Ak Parti’de kongre süreci önce atama sonra seçim yöntemiyle devam ediyor. Aslında bu bir yöntem değil icat! Çünkü ben daha önceden bu yöntemi başka bir partide görmedim. Daha doğrusu bunun bir gelenek haline getirilmesi garip. Kongre öncesi atanıp sonra seçilmek tuhaf, gereksiz geliyor bana. 

Partilerde başkanlar, yönetimler görevden alınıp yerine yeni bir isim ve yönetim atanabilir. Bunlar siyasi partilerde zaman zaman yaşanıyor. Hatta MHP’de direkt teşkilatları kapatma uygulamasına bile şahit olduk. Ancak Ak Parti’nin icadı, geleneğe, sıradan bir uygulamaya dönmüş durumda... Birçok ilçede önce mevcut başkanlar görevden alınıp yerine farklı isimler atandı. Sonra o isimlerle sandık başına gidildi ve seçildiler.  Tamamen prosedür seçimleri yaşandı. 

Uygulamanın Ak Parti açısından avantajı sanırım şu; Herhangi bir mücadeleye, bölünmeye, kavgaya mahal vermeden seçimleri yapmak. Kamuoyu ne düşünmüş, demokrasi açısından sakıncalı mı, pek önemli değil. 

İyi de güzel kardeşim, bunu atama olmadan da gayet güzel yapabilirsiniz. Neden kongreleri defolu hale getiriyorsunuz? Hakikaten anlamakta güçlük çekiyorum. 

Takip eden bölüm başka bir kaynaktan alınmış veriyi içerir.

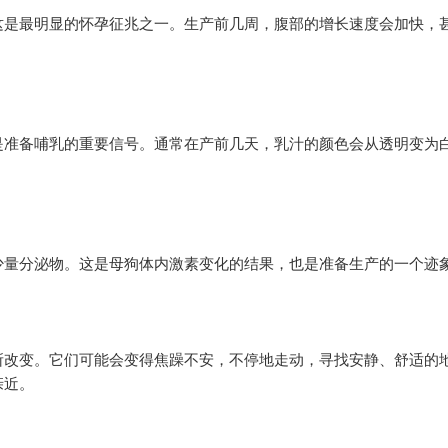
是最明显的怀孕征兆之一。生产前几周，腹部的增长速度会加快，
准备哺乳的重要信号。通常在产前几天，乳汁的颜色会从透明变为
量分泌物。这是母狗体内激素变化的结果，也是准备生产的一个迹
改变。它们可能会变得焦躁不安，不停地走动，寻找安静、舒适的
亲近。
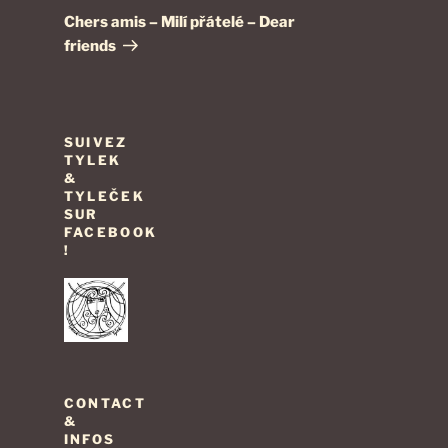
suivant
Chers amis – Milí přátelé – Dear
friends
SUIVEZ
TYLEK
&
TYLEČEK
SUR
FACEBOOK
!
CONTACT
&
INFOS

Birkaç hafta içinde yapılması beklenen il kongresi mesela... Mevcut Başkan Salih Hızlı’yla yola devam etmeme kararı alındığı belliydi. Bu gayet doğal. Olabilir. Seçimlerin faturası il başkanına kesilmiş de olabilir. Veya farklı sebepler vardır, eyvallah. Ki ben Salih Hızlı gibi beyefendi insanların siyasete seviye getirdiğine inananlardanım. Kendisi için sağlık olsun diyelim. 

Ankara’ya çağrılıyor, karar kendisine tebliğ ediliyor. Hadi buna da tamam. Fakat kongreye sadece bir kaç hafta kala görevi devrettirmek niye? Zaten edecek! Bunu kongrede alkışlar eşliğinde yapsa, daha doğru olmaz mı? Hatta öncesinde tekrar aday olmayacağını açıklasa Salih Hızlı. Kongrede adaylar çıksa sahneye, demokratik bir şekilde yarış olsa…

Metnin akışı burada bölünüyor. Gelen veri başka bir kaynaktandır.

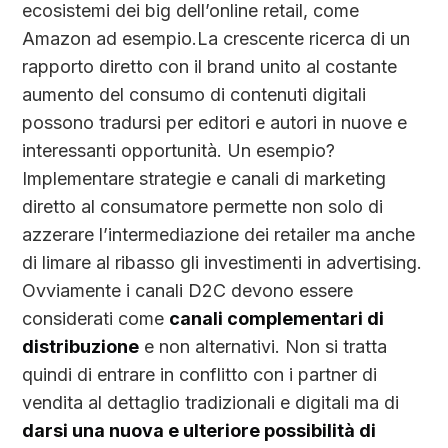
ecosistemi dei big dell’online retail, come
Amazon ad esempio.La crescente ricerca di un
rapporto diretto con il brand unito al costante
aumento del consumo di contenuti digitali
possono tradursi per editori e autori in nuove e
interessanti opportunità. Un esempio?
Implementare strategie e canali di marketing
diretto al consumatore permette non solo di
azzerare l’intermediazione dei retailer ma anche
di limare al ribasso gli investimenti in advertising.
Ovviamente i canali D2C devono essere
considerati come
canali complementari di
distribuzione
e non alternativi. Non si tratta
quindi di entrare in conflitto con i partner di
vendita al dettaglio tradizionali e digitali ma di
darsi una nuova e ulteriore possibilità di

Hiç olmazsa Salih Hızlı, görevden alınmış ya da devam etmesi istenmeyen bir il başkanı konumuna düşürülmemiş olurdu. 
Hayır, anlayamadığım şu; Ne aceleniz var? Kongreye birkaç hafta kala il başkanını görevden alıp kongrede seçilecek olanı atamanın alemi nedir? Zaten seçilecek seçilen kişi, belli. Evet Süleyman Turgut da çok değerli bir isim. Kongrede devralsa bu görevi daha demokratik, daha usule uygun olmaz mı?

Bu tartışmalara neden mahal verilir? 

Dikkat ederseniz yazı soru işaretleriyle doldu. Çünkü gereksiz soru işaretleriyle dolu bir süreç yaşatıyor Ak Parti Genel Merkezi. 

Görevden alınan Salih Hızlı da çok değerli, göreve gelen Süleyman Turgut da. Ancak yöntem, usul, adına her ne derseniz yanlış kardeşim. 

Demokrasi diyorsak, sandık diyorsak bu yapılmamalı. 

Diğer tarafta il başkanlığı için adaylığını aylar önce açıklayan Dursun Ali Yıldız var. Seversiniz sevmezsiniz. Yıldız, partide çeşitli kademelerinde görev almış, il genel meclis başkanlığı yapmış biridir. Onu yok saymak değil midir bu? 
Önce atama, sonra seçim Ak Parti döneminde yapılan onca güzel işle çelişiyor.       

Neresinden bakarsanız bakın, yanlıştır bu. Mademki yanlış o halde zamanında söyleyelim ki anlamı olsun. Zamanı geçtikten sonra herkes söyleyecek zaten.